§ **Stored data entries**:
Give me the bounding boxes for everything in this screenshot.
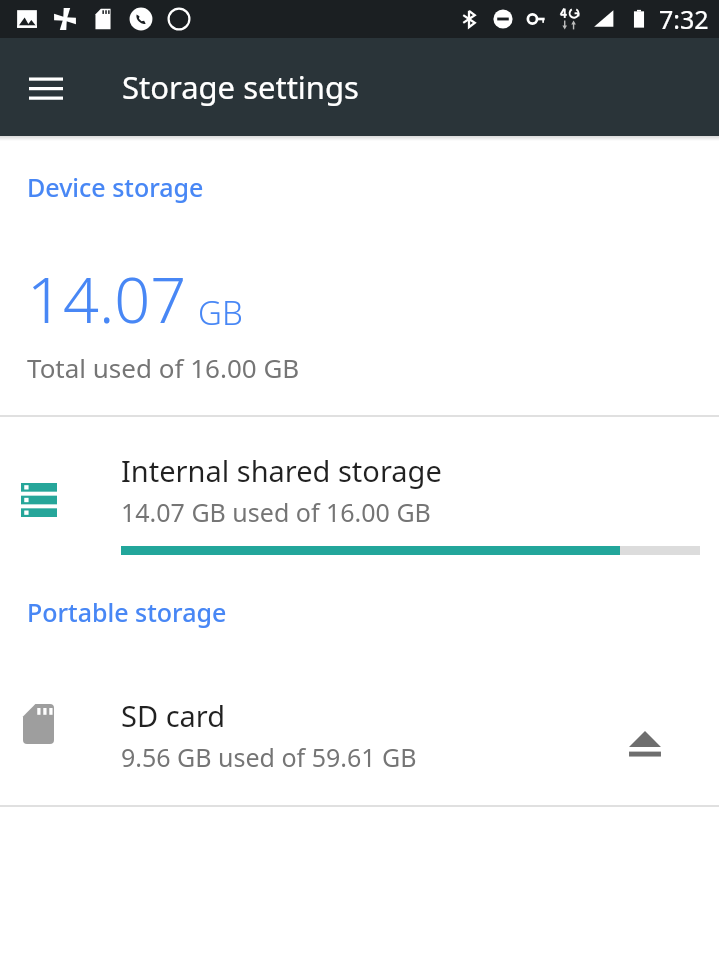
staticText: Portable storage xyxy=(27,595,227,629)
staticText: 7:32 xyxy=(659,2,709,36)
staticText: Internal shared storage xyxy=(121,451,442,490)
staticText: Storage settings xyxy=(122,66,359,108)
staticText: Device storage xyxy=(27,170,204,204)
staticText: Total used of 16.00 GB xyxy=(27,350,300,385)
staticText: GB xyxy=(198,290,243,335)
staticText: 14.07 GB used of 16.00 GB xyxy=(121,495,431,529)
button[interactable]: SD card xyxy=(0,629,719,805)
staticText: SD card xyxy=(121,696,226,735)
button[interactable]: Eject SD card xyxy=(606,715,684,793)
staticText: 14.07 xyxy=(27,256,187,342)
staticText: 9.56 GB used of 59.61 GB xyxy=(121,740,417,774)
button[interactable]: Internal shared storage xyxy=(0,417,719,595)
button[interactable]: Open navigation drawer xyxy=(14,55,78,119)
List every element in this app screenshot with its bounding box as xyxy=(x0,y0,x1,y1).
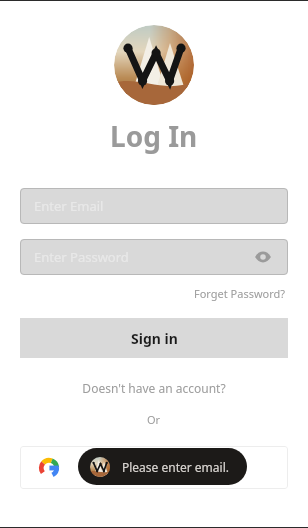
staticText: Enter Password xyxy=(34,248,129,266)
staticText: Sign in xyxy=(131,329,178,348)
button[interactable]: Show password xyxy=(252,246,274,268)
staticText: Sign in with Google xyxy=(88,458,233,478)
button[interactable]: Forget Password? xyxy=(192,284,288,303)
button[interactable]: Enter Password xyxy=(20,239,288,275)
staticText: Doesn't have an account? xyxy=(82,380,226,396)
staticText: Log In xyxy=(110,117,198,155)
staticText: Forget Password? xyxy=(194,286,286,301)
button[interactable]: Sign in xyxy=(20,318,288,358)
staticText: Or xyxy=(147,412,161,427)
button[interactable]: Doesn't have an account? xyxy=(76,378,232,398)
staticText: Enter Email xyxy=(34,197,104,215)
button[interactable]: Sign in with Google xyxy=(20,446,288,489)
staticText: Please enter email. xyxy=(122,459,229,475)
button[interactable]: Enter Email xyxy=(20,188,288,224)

...

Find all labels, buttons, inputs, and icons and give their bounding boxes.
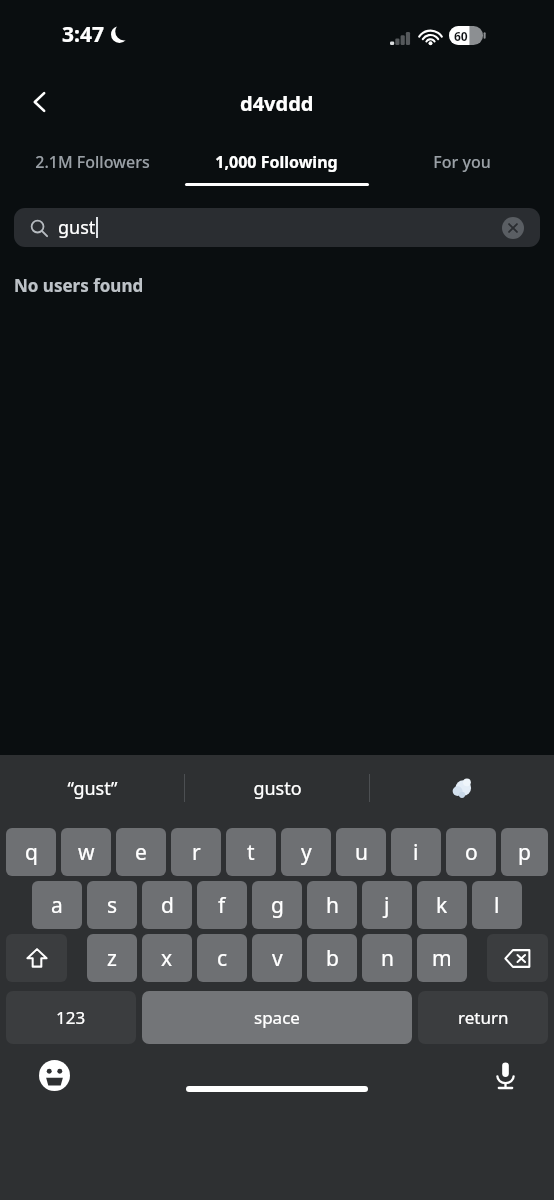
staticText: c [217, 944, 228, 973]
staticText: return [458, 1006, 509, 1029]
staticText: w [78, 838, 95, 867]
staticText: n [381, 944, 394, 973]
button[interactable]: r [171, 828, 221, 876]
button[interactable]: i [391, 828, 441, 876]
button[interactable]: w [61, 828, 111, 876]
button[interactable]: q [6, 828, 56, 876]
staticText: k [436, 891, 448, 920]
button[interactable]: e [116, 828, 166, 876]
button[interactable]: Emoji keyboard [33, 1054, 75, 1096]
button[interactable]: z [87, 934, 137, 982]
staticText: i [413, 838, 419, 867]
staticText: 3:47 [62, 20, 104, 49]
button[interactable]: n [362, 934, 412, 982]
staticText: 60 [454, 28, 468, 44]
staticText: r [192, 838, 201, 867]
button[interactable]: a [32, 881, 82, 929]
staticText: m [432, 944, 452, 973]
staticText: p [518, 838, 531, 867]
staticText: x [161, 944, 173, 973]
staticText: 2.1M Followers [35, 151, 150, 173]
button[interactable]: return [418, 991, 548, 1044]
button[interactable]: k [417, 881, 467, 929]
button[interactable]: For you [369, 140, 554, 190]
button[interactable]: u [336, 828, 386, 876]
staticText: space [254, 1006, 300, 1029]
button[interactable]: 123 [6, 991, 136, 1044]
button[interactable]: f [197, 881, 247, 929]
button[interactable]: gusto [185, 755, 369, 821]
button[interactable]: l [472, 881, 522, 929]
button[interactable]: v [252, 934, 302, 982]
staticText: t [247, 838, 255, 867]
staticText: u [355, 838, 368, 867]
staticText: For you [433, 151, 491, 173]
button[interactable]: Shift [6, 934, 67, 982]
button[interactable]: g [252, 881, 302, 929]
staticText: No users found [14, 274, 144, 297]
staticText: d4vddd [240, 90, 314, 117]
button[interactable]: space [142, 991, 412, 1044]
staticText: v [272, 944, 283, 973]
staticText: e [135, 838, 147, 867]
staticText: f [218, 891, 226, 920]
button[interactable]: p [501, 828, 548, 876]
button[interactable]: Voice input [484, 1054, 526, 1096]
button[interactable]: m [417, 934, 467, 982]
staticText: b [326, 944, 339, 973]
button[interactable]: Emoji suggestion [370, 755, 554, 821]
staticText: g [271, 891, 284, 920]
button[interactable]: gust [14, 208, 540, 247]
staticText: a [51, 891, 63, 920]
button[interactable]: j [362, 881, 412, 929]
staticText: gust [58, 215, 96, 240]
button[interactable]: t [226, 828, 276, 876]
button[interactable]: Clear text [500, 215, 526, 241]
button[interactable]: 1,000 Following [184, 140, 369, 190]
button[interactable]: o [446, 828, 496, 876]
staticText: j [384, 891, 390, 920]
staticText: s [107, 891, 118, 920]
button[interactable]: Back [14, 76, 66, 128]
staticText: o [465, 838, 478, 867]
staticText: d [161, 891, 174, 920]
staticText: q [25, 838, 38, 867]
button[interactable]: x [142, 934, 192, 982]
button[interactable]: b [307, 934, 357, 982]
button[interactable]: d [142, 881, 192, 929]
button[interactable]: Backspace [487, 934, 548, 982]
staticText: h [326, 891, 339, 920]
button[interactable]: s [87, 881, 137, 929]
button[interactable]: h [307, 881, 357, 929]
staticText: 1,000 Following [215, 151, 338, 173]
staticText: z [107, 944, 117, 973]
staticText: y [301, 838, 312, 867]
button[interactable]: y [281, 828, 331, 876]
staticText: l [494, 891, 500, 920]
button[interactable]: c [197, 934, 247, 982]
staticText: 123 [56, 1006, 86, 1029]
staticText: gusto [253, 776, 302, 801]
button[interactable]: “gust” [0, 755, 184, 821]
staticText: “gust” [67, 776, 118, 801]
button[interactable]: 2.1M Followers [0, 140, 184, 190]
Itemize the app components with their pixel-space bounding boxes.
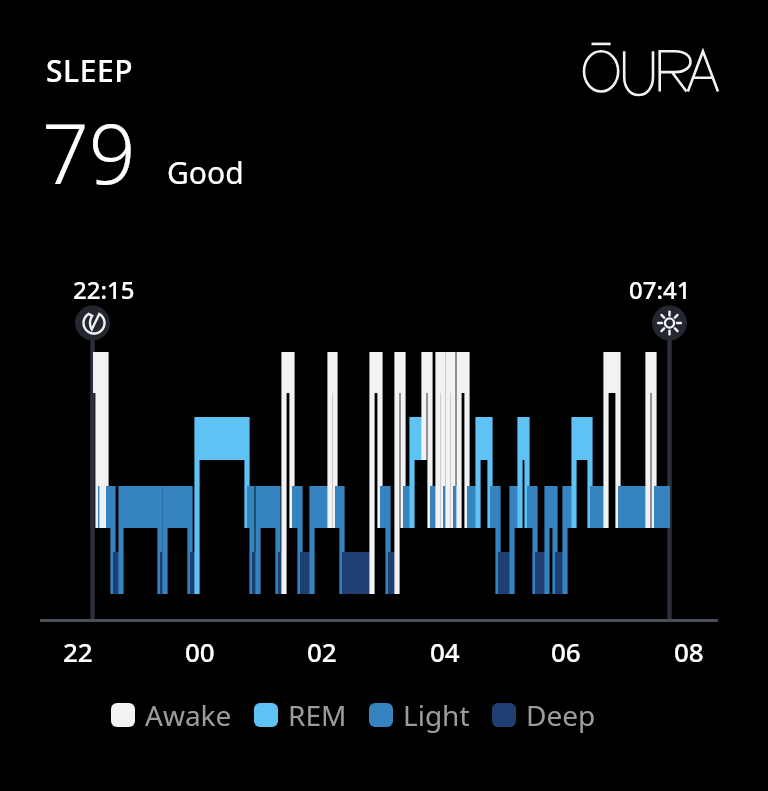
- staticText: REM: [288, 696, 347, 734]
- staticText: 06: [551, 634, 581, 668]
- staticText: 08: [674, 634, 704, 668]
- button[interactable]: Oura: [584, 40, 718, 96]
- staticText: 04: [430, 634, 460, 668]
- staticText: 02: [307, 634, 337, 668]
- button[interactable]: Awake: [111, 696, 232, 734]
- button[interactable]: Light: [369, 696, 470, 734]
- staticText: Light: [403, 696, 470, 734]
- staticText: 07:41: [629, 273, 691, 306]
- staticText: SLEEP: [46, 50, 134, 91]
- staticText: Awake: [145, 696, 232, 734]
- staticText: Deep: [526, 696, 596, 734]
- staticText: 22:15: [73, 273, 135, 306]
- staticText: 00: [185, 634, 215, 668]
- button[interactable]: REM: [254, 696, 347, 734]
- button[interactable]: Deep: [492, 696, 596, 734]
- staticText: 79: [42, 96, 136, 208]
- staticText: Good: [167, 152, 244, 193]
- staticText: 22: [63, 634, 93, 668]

§ **Task directions**:
Filter the entries above and copy only the lines that hold "account".

§ **The completed task**:
staticText: Doesn't have an account? xyxy=(82,380,226,396)
button[interactable]: Doesn't have an account? xyxy=(76,378,232,398)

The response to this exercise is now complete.